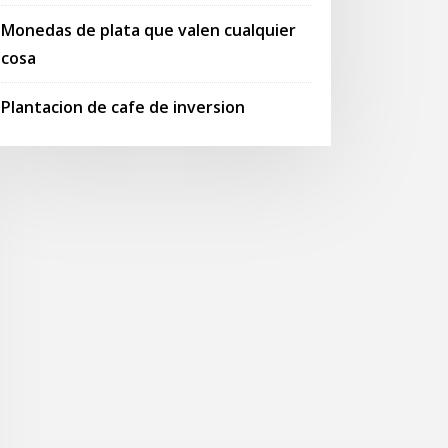
Monedas de plata que valen cualquier
cosa
Plantacion de cafe de inversion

YOUR ASSIGNMENT:
Please give back the material above exactly as written, pictures omitted.

TASK ANSWER:
Monedas de plata que valen cualquier
cosa
Plantacion de cafe de inversion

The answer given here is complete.